OUTLINE OF THE PROPOSAL

To distribute the data from source node multiple path source routing will allow the total traffic among available paths. In this, we consider the problem of jamming-aware source routing in which the source node performs traffic allocation based on empirical jamming statistics at individual network nodes. We formulate this traffic allocation as a lossy network flow optimization problem using portfolio selection theory. We show that in multisource networks, this centralized optimization problem can be solved using a distributed algorithm based on decomposition in network utility maximization. The main contributions of this work are summarized as follows. This work offers a comprehensive survey as well as the results of typical jamming attacks at various aspects and their application on sensor networks. This work suggests the most efficient models and demonstrates the performance gain for both synthetic and real data.

INTRODUCTION

With the appealing characteristics of low-cost, easy to deploy, and unattended operation and the ability of withstanding harsh environmental conditions, wireless sensor networks have been implemented in a wide range of applications, such as environment monitoring and event detection. Sensor networks transmit wireless signals over the open shared media. This leaves a sensor network vulnerable to radio jamming attacks. From last several years several jamming attacks have been explored, which corrupt control packets, such as RTS (Request-to-Send) and CTS (Clear-to-Send). The jammer just keeps sending packets like RTS to prevent transmission of legitimate packets. These methods are usually based on the statistics of packet transmission history and can cause severe damage to the sensor network with only modest overhead.

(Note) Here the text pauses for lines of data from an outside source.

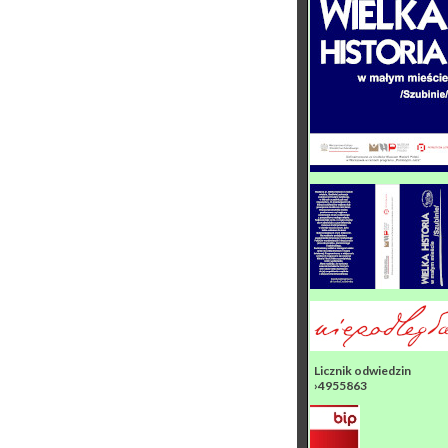
Licznik odwiedzin
›4955863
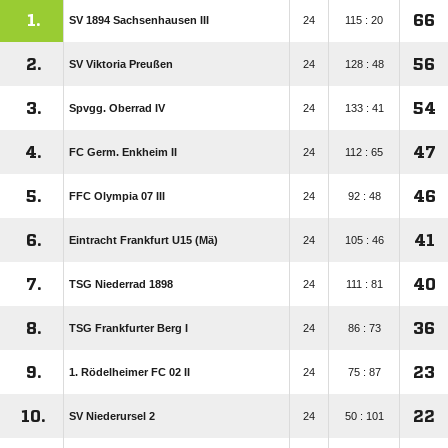
1.
66
SV 1894 Sachsenhausen III
24
115 : 20
2.
56
SV Viktoria Preußen
24
128 : 48
3.
54
Spvgg. Oberrad IV
24
133 : 41
4.
47
FC Germ. Enkheim II
24
112 : 65
5.
46
FFC Olympia 07 III
24
92 : 48
6.
41
Eintracht Frankfurt U15 (Mä)
24
105 : 46
7.
40
TSG Niederrad 1898
24
111 : 81
8.
36
TSG Frankfurter Berg I
24
86 : 73
9.
23
1. Rödelheimer FC 02 II
24
75 : 87
10.
22
SV Niederursel 2
24
50 : 101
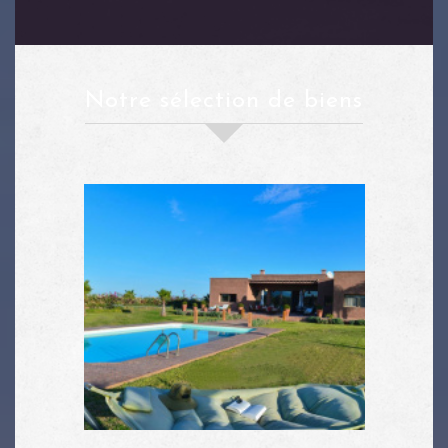
notre sélection de biens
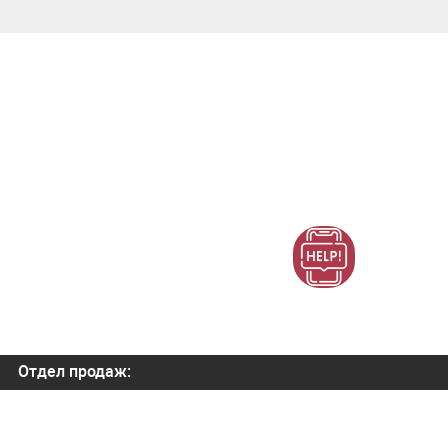
Отдел продаж:
+7 (800) 700-82-78
order@orbitatech.ru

Thus, antijamming is enormously important for secure operation of sensor networks. As being well known, sensor nodes are typically powered by batteries and hence limited in power supply. This has been generally accepted as one of the crucial issues of the sensor network. Therefore, antijamming needs to be energy efficient.

A number of antijamming methods have been proposed, such as channel surfing [5], error correction codes and transmission power adjustment. However, these existing countermeasures of jamming attacks are usually suitable for a limited range of jamming conditions with varying operation cost. In the real world scenario, jamming attacks may be very different in nature and may change over time. In addition, radio signals are unstable as many factors may cause jamming signal attenuated in different ways for different environments. As a result, different nodes suffer different degrees of radio jamming. Thus, it is inefficient for a whole sensor network simply to apply a single antijamming technique. This may result in poor performance of antijamming and/or still suffer serious performance degradation of energy consumption.

LITERATURE

Since jamming attacks have been recognized as a crucial issue in sensor networks, a plenty of research has been conducted. In this section we survey different jamming attacks and counter measures against jamming in sensor networks.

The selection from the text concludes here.